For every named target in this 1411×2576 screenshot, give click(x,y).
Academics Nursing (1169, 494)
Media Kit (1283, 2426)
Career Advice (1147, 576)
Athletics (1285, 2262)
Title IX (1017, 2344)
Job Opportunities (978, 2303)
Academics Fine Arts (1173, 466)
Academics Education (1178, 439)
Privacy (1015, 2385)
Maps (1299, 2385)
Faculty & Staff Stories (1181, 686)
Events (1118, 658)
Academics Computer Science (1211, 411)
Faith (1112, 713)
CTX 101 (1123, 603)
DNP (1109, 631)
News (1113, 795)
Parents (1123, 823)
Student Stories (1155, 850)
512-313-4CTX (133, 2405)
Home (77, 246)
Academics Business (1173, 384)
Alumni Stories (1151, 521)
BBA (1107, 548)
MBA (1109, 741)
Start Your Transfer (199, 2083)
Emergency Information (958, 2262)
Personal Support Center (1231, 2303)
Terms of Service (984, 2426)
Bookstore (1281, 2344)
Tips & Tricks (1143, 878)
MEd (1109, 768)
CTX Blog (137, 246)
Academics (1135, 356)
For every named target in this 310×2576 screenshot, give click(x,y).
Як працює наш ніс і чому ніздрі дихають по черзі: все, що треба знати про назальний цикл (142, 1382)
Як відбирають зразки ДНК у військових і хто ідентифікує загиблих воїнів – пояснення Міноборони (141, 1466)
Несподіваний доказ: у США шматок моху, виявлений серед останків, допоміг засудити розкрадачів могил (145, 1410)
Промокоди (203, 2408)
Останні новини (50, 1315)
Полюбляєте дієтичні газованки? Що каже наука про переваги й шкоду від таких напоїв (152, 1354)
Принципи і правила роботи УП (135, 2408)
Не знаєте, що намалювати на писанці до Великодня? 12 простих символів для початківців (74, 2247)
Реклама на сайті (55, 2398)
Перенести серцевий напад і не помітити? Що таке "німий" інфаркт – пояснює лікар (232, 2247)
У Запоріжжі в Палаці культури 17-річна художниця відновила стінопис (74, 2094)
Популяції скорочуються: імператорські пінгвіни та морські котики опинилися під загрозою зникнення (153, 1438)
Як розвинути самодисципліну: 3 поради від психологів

**Work instruction:**
The expected response is the full set of records, reproduced exactly.

**Output for this exercise:**
For every named target in this 1411×2576 screenshot, give click(x,y).
Academics Nursing (1169, 494)
Media Kit (1283, 2426)
Career Advice (1147, 576)
Athletics (1285, 2262)
Title IX (1017, 2344)
Job Opportunities (978, 2303)
Academics Fine Arts (1173, 466)
Academics Education (1178, 439)
Privacy (1015, 2385)
Maps (1299, 2385)
Faculty & Staff Stories (1181, 686)
Events (1118, 658)
Academics Computer Science (1211, 411)
Faith (1112, 713)
CTX 101 (1123, 603)
DNP (1109, 631)
News (1113, 795)
Parents (1123, 823)
Student Stories (1155, 850)
512-313-4CTX (133, 2405)
Home (77, 246)
Academics Business (1173, 384)
Alumni Stories (1151, 521)
BBA (1107, 548)
MBA (1109, 741)
Start Your Transfer (199, 2083)
Emergency Information (958, 2262)
Personal Support Center (1231, 2303)
Terms of Service (984, 2426)
Bookstore (1281, 2344)
Tips & Tricks (1143, 878)
MEd (1109, 768)
CTX Blog (137, 246)
Academics (1135, 356)
For every named target in this 310×2576 screenshot, give click(x,y).
Як працює наш ніс і чому ніздрі дихають по черзі: все, що треба знати про назальний цикл (142, 1382)
Як відбирають зразки ДНК у військових і хто ідентифікує загиблих воїнів – пояснення Міноборони (141, 1466)
Несподіваний доказ: у США шматок моху, виявлений серед останків, допоміг засудити розкрадачів могил (145, 1410)
Промокоди (203, 2408)
Останні новини (50, 1315)
Полюбляєте дієтичні газованки? Що каже наука про переваги й шкоду від таких напоїв (152, 1354)
Принципи і правила роботи УП (135, 2408)
Не знаєте, що намалювати на писанці до Великодня? 12 простих символів для початківців (74, 2247)
Реклама на сайті (55, 2398)
Перенести серцевий напад і не помітити? Що таке "німий" інфаркт – пояснює лікар (232, 2247)
У Запоріжжі в Палаці культури 17-річна художниця відновила стінопис (74, 2094)
Популяції скорочуються: імператорські пінгвіни та морські котики опинилися під загрозою зникнення (153, 1438)
Як розвинути самодисципліну: 3 поради від психологів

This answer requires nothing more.